* _Work required_:
Please report every line of the listing below that has the word "Сумском" in it.

* _Record excerpts_:
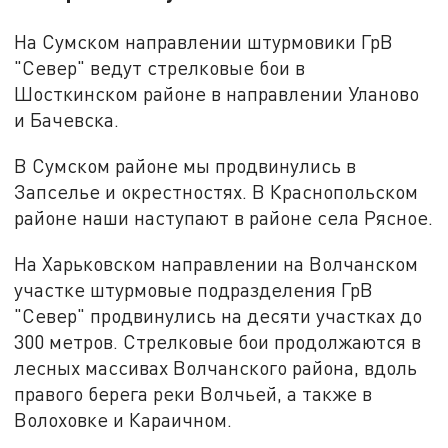
На Сумском направлении штурмовики ГрВ
"Север" ведут стрелковые бои в
Шосткинском районе в направлении Уланово
и Бачевска.
В Сумском районе мы продвинулись в
Запселье и окрестностях. В Краснопольском
районе наши наступают в районе села Рясное.
На Харьковском направлении на Волчанском
участке штурмовые подразделения ГрВ
"Север" продвинулись на десяти участках до
300 метров. Стрелковые бои продолжаются в
лесных массивах Волчанского района, вдоль
правого берега реки Волчьей, а также в
Волоховке и Караичном.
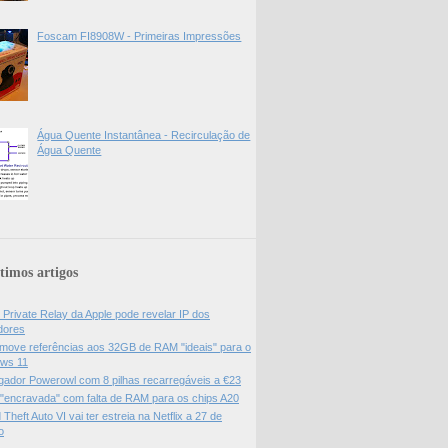
Foscam FI8908W - Primeiras Impressões
Água Quente Instantânea - Recirculação de
Água Quente
timos artigos
 Private Relay da Apple pode revelar IP dos
adores
move referências aos 32GB de RAM "ideais" para o
ws 11
gador Powerowl com 8 pilhas recarregáveis a €23
 "encravada" com falta de RAM para os chips A20
Theft Auto VI vai ter estreia na Netflix a 27 de
o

* _The answer_:
На Сумском направлении штурмовики ГрВ
В Сумском районе мы продвинулись в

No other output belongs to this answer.